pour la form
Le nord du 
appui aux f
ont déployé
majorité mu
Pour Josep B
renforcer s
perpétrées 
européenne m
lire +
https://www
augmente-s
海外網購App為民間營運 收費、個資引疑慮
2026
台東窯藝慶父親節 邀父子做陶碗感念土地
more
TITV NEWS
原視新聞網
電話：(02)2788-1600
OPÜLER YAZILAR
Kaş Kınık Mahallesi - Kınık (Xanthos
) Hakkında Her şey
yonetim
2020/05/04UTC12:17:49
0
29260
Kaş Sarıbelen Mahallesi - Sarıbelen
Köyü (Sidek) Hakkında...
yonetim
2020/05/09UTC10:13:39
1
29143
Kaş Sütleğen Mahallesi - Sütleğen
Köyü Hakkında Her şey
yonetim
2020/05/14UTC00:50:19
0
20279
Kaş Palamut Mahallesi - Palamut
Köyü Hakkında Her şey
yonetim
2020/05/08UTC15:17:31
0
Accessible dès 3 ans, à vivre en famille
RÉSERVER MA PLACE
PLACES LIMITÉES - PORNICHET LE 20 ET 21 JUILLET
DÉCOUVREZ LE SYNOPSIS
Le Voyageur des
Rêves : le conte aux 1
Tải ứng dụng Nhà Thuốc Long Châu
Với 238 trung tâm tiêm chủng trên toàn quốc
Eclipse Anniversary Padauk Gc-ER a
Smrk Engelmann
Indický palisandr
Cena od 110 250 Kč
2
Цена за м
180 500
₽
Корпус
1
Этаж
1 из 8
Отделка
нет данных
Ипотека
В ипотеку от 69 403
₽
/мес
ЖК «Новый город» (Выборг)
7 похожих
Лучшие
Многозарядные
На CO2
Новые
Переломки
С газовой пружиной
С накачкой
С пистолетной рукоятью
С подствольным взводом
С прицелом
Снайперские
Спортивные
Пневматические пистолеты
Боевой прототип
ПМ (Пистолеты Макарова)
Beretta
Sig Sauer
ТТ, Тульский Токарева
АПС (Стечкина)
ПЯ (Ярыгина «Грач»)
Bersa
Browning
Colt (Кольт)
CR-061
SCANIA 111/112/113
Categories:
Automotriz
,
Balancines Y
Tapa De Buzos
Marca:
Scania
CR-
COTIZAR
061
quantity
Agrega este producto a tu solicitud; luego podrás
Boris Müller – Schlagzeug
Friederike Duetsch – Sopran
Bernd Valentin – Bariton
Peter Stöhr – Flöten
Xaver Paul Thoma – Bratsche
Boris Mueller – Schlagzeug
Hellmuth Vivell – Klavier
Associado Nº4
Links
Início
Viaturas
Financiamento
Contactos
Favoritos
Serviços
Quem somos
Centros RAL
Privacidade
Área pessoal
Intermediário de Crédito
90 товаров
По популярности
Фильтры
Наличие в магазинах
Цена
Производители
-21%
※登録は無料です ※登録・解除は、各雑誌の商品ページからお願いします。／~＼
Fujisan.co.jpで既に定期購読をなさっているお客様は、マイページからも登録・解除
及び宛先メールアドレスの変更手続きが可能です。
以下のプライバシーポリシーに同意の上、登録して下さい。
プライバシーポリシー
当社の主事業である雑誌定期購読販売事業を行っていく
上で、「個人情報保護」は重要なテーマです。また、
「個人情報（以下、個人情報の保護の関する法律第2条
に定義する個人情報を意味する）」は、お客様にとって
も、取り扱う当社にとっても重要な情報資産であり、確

■ ■ ■ ■

## WHAT YOU NEED TO DO
In full and without alteration, copy the entries.

## THE COMPLETED TASK
pour la form
Le nord du 
appui aux f
ont déployé
majorité mu
Pour Josep B
renforcer s
perpétrées 
européenne m
lire +
https://www
augmente-s
海外網購App為民間營運 收費、個資引疑慮
2026
台東窯藝慶父親節 邀父子做陶碗感念土地
more
TITV NEWS
原視新聞網
電話：(02)2788-1600
OPÜLER YAZILAR
Kaş Kınık Mahallesi - Kınık (Xanthos
) Hakkında Her şey
yonetim
2020/05/04UTC12:17:49
0
29260
Kaş Sarıbelen Mahallesi - Sarıbelen
Köyü (Sidek) Hakkında...
yonetim
2020/05/09UTC10:13:39
1
29143
Kaş Sütleğen Mahallesi - Sütleğen
Köyü Hakkında Her şey
yonetim
2020/05/14UTC00:50:19
0
20279
Kaş Palamut Mahallesi - Palamut
Köyü Hakkında Her şey
yonetim
2020/05/08UTC15:17:31
0
Accessible dès 3 ans, à vivre en famille
RÉSERVER MA PLACE
PLACES LIMITÉES - PORNICHET LE 20 ET 21 JUILLET
DÉCOUVREZ LE SYNOPSIS
Le Voyageur des
Rêves : le conte aux 1
Tải ứng dụng Nhà Thuốc Long Châu
Với 238 trung tâm tiêm chủng trên toàn quốc
Eclipse Anniversary Padauk Gc-ER a
Smrk Engelmann
Indický palisandr
Cena od 110 250 Kč
2
Цена за м
180 500
₽
Корпус
1
Этаж
1 из 8
Отделка
нет данных
Ипотека
В ипотеку от 69 403
₽
/мес
ЖК «Новый город» (Выборг)
7 похожих
Лучшие
Многозарядные
На CO2
Новые
Переломки
С газовой пружиной
С накачкой
С пистолетной рукоятью
С подствольным взводом
С прицелом
Снайперские
Спортивные
Пневматические пистолеты
Боевой прототип
ПМ (Пистолеты Макарова)
Beretta
Sig Sauer
ТТ, Тульский Токарева
АПС (Стечкина)
ПЯ (Ярыгина «Грач»)
Bersa
Browning
Colt (Кольт)
CR-061
SCANIA 111/112/113
Categories:
Automotriz
,
Balancines Y
Tapa De Buzos
Marca:
Scania
CR-
COTIZAR
061
quantity
Agrega este producto a tu solicitud; luego podrás
Boris Müller – Schlagzeug
Friederike Duetsch – Sopran
Bernd Valentin – Bariton
Peter Stöhr – Flöten
Xaver Paul Thoma – Bratsche
Boris Mueller – Schlagzeug
Hellmuth Vivell – Klavier
Associado Nº4
Links
Início
Viaturas
Financiamento
Contactos
Favoritos
Serviços
Quem somos
Centros RAL
Privacidade
Área pessoal
Intermediário de Crédito
90 товаров
По популярности
Фильтры
Наличие в магазинах
Цена
Производители
-21%
※登録は無料です ※登録・解除は、各雑誌の商品ページからお願いします。／~＼
Fujisan.co.jpで既に定期購読をなさっているお客様は、マイページからも登録・解除
及び宛先メールアドレスの変更手続きが可能です。
以下のプライバシーポリシーに同意の上、登録して下さい。
プライバシーポリシー
当社の主事業である雑誌定期購読販売事業を行っていく
上で、「個人情報保護」は重要なテーマです。また、
「個人情報（以下、個人情報の保護の関する法律第2条
に定義する個人情報を意味する）」は、お客様にとって
も、取り扱う当社にとっても重要な情報資産であり、確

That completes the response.